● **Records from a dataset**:
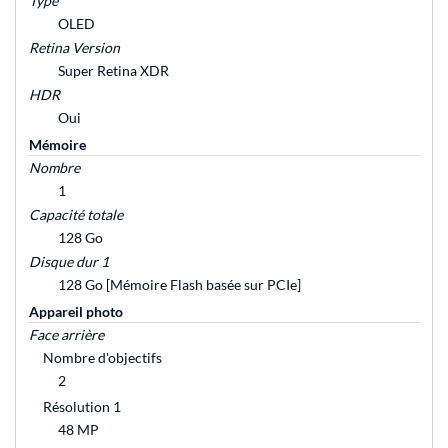
Type
OLED
Retina Version
Super Retina XDR
HDR
Oui
Mémoire
Nombre
1
Capacité totale
128 Go
Disque dur 1
128 Go [Mémoire Flash basée sur PCIe]
Appareil photo
Face arrière
Nombre d'objectifs
2
Résolution 1
48 MP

● **Required work**:
In the entries above, find the line containing "Retina Version". Set down that line and every line after it through the last one, exactly and alone.

● **Task output**:
Retina Version
Super Retina XDR
HDR
Oui
Mémoire
Nombre
1
Capacité totale
128 Go
Disque dur 1
128 Go [Mémoire Flash basée sur PCIe]
Appareil photo
Face arrière
Nombre d'objectifs
2
Résolution 1
48 MP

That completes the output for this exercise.